[Problem]: Your answer should be the line containing "Металлические настенные карнизы" and each line after it through the end of the data below, repeated exactly.

Data entries:
----------------------------------------

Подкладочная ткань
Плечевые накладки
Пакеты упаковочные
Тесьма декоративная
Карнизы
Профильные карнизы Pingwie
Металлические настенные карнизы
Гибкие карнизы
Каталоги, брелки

----------------------------------------

[Solution to the problem]:
Металлические настенные карнизы
Гибкие карнизы
Каталоги, брелки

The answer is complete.